Mental Wellbeing
Your fears are the beacons that light the path to freedom - Peter Crone
The society we grow up in shapes how we think. Our early experiences mould how we feel. The people around us hand us a rulebook for how life should be lived. Most of our thoughts and opinions aren’t really our own — they’re planted in us over time by guardians, gurus, peers, and the media. As children, we have little say in how this programming takes shape. By adulthood, the resulting drives, values, and emotional patterns have become what we call our personality.
What dictates our habits and emotional reactions? Which moral code do we lean on? Do we project our own subjectivity onto the words and actions of others? When does fear drive what we think and do? Are we prisoners of preprogrammed behaviour and repetitive thought?
We don’t often ask these questions.
Then, at some point, a spanner gets thrown in the works and we’re forced to. These catalytic moments usually arrive through hardship: the death of a loved one, the end of a relationship, sudden illness, the loss of something we deeply craved. Occasionally it’s quieter — even envy can do it.
Tough moments carry the energy to inspire resilience, drive change, and foster growth. They push us to rise and become better versions of ourselves. They teach us to notice the voice in our head — and to recognise that the hardest battles we’ll ever fight are the ones we wage with our preconditioned selves.
Healing our emotional wounds, correcting old habits, and questioning our limiting beliefs lets us live with intent. It helps us meet ourselves with respect and compassion. It lets us share love with others, without condition.
Below are some of the books that helped me along the way. The right book, at the right moment, can change how you see yourself.

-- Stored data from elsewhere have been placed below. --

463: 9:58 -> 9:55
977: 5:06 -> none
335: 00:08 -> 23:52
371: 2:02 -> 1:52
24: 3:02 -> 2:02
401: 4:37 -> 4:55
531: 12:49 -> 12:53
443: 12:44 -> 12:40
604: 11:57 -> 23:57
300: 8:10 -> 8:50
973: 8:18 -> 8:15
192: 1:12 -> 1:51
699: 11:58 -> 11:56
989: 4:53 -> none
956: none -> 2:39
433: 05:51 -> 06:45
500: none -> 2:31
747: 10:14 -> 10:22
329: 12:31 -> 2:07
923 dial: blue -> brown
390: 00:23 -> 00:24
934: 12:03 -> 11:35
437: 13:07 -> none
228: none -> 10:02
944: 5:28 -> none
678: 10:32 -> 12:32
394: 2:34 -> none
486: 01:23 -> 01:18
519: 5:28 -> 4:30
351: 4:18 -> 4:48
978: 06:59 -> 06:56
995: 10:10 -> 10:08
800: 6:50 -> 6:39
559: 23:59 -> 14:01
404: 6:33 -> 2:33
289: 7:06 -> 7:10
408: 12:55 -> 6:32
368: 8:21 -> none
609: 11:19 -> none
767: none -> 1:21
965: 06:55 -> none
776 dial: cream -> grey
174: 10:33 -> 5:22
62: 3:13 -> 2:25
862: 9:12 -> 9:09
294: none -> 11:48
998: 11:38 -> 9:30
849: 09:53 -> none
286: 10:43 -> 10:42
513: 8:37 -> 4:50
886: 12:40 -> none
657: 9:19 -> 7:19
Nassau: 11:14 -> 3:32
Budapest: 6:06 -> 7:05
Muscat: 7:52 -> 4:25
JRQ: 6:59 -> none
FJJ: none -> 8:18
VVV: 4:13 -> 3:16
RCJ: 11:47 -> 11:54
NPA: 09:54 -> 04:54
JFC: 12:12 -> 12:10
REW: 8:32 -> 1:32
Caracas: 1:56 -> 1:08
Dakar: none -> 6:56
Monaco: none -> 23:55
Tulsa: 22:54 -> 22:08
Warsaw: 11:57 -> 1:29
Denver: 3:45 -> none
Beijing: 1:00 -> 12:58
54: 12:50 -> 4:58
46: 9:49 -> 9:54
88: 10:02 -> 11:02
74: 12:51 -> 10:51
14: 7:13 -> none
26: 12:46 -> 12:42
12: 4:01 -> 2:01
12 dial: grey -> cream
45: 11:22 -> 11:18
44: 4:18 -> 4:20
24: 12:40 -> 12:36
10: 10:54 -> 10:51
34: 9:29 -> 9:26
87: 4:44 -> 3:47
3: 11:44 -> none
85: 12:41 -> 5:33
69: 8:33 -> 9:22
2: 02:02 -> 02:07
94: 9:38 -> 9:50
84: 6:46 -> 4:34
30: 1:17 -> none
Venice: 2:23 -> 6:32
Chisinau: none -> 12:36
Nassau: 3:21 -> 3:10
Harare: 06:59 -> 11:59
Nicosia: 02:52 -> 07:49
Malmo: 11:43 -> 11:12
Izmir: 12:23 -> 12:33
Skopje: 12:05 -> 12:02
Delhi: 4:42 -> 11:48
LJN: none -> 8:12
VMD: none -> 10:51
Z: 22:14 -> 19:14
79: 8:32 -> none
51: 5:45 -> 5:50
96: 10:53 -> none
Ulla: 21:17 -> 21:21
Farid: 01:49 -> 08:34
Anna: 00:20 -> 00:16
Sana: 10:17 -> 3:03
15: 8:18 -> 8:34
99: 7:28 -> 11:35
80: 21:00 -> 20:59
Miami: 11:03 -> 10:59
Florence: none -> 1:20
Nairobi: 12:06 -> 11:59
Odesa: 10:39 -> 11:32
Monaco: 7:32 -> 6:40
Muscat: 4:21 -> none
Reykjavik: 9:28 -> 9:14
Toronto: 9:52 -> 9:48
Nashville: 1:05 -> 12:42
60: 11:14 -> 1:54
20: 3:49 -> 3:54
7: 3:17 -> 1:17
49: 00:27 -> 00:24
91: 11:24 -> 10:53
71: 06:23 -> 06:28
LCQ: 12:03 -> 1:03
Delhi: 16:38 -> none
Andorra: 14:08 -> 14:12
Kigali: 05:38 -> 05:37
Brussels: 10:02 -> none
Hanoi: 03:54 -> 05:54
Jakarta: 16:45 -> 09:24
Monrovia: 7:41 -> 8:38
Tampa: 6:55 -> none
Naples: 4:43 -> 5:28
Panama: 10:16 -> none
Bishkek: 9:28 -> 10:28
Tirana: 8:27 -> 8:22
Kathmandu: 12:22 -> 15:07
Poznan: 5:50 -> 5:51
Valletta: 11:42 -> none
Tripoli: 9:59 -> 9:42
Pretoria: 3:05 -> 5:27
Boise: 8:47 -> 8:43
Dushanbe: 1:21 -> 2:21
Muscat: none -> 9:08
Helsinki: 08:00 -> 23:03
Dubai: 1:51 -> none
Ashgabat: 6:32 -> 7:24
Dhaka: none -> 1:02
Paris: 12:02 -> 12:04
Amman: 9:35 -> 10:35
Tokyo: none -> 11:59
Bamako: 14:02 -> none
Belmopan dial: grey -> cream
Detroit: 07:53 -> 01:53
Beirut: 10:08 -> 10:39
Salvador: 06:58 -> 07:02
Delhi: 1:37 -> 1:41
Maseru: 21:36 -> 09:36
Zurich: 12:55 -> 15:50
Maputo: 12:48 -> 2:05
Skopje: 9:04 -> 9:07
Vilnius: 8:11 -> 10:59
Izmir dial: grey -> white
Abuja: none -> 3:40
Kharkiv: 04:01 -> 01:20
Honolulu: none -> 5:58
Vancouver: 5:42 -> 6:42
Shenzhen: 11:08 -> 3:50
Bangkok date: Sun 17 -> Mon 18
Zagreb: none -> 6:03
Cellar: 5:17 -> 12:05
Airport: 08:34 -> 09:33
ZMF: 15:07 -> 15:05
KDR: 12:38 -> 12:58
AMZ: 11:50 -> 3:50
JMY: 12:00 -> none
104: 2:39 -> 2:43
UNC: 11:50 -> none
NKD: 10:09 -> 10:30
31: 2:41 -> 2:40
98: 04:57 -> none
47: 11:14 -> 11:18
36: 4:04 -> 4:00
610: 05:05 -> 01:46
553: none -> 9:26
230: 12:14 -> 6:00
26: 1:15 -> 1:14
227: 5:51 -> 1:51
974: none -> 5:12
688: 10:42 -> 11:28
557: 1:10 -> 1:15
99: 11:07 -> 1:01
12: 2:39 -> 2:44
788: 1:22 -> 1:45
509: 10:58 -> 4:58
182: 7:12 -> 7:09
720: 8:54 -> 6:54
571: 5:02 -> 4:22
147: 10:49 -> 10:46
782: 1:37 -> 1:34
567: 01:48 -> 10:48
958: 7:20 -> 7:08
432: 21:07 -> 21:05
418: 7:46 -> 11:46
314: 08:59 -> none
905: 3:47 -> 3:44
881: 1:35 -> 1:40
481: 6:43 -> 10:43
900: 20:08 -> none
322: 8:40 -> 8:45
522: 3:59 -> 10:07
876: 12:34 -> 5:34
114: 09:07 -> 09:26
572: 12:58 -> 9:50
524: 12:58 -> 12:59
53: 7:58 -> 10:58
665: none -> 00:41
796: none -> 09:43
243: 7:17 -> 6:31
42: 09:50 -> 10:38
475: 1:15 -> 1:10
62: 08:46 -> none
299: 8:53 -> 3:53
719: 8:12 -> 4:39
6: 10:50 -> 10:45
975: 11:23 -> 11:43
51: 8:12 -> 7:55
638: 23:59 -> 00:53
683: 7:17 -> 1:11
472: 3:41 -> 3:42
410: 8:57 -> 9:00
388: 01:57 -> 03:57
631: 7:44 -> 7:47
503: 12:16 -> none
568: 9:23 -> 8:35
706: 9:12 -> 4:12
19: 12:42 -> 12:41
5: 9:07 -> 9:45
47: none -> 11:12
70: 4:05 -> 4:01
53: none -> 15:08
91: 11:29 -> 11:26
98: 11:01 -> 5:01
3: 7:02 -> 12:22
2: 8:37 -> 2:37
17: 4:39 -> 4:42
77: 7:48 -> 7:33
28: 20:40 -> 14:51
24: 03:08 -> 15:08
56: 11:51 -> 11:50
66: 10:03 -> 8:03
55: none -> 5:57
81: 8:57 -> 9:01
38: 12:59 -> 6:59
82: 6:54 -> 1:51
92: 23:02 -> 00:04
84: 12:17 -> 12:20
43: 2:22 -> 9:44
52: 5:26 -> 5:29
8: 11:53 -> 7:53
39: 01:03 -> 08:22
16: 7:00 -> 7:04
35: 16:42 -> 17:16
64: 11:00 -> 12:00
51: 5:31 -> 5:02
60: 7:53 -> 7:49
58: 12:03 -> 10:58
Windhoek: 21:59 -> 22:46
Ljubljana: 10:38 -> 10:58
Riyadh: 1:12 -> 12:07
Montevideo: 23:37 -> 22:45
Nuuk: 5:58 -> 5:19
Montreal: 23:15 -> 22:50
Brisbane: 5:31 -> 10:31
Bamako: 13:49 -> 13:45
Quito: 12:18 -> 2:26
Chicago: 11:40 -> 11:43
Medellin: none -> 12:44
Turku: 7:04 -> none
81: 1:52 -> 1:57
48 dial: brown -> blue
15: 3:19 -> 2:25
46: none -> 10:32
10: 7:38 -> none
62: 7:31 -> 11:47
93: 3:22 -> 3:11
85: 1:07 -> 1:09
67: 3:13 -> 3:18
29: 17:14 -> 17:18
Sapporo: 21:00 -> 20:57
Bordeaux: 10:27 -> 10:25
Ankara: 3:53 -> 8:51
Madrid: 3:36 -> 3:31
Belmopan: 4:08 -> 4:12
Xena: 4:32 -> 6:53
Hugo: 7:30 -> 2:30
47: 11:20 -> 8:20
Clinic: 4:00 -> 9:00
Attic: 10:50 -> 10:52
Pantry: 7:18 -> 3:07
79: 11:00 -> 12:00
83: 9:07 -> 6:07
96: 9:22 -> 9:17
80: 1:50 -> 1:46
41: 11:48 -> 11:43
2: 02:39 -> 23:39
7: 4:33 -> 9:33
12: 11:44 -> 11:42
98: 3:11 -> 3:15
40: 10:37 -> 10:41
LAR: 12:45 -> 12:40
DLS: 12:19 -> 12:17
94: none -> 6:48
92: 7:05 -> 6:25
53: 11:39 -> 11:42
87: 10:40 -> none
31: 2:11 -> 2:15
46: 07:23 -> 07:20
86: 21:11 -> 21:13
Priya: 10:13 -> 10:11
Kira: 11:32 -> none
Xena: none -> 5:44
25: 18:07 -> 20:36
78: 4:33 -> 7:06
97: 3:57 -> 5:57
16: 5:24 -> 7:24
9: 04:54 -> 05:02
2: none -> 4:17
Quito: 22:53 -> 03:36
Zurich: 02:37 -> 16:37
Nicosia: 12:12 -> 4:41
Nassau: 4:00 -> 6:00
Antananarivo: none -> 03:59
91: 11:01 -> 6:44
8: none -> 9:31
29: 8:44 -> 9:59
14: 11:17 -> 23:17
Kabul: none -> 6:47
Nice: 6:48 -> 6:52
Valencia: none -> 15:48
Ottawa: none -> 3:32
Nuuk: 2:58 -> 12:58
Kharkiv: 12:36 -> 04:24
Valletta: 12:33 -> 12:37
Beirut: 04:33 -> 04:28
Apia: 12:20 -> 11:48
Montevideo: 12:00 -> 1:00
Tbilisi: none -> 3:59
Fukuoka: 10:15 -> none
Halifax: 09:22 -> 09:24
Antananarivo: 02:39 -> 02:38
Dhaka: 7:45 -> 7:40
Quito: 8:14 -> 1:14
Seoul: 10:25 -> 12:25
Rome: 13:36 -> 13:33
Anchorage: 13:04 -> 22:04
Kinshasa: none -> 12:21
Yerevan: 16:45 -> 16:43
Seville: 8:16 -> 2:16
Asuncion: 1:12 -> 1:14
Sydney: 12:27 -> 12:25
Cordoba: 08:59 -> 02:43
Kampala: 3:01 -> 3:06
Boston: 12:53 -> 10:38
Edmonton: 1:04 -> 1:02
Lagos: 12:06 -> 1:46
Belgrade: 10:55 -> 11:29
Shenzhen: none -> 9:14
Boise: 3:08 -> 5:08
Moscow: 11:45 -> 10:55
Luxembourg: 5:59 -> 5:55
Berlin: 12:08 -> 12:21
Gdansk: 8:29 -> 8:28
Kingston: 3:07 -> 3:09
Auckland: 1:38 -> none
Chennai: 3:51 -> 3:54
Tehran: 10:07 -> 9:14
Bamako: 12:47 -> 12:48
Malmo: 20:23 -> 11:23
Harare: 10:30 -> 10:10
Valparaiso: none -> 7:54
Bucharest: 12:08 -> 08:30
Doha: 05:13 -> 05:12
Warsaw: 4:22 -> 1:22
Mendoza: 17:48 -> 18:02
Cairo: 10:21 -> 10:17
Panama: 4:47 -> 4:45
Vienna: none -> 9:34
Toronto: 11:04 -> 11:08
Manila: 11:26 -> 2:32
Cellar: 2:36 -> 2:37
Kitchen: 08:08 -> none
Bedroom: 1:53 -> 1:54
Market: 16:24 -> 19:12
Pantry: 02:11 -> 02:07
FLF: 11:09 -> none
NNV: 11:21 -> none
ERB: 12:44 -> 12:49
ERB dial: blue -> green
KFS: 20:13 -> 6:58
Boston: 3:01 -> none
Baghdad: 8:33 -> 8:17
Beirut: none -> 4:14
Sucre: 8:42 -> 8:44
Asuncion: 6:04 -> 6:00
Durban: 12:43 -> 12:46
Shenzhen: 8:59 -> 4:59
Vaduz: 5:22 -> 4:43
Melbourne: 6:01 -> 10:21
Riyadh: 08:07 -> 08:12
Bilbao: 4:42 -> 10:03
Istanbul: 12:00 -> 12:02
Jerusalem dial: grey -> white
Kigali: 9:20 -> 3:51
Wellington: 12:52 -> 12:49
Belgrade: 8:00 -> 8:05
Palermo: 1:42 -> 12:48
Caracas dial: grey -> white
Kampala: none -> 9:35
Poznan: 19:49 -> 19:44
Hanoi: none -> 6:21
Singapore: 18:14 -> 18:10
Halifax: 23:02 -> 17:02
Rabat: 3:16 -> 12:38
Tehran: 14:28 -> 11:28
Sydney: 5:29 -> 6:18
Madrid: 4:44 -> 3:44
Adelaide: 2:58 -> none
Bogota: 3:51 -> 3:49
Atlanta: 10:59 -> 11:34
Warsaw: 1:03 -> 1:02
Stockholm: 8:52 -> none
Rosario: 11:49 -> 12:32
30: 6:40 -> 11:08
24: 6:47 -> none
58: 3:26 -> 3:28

- Authentic Happiness - Martin Seligman
- Love Yourself Like Your Life Depends on It - Kamal Ravikant
- Waking the Tiger - Peter Levine
- Surrounded by Idiots: The Four Types of Human Behaviour - Thomas Erikson
- When the Body Says No: The Cost of Hidden Stress - Gabor Maté
- Don’t Believe Everything You Think - Joseph Nguyen
- Think Again - Adam Grant
The short version is this.
- Be kind — to yourself and to others.
- It may sound corny, but love is the answer. Love unconditionally.
- Be grateful for the cards you’ve been dealt. No one’s hand is all good. No one’s is all bad.
- Bless those who treat you with indifference. They help you grow.
- Comparison steals your joy. Stay focused on your own path.
- Let go. Build goals from inspiration, not desperation. Choose thought over thinking.
- Unlearn. Release views that no longer serve you. Knowing what you don’t know is wisdom.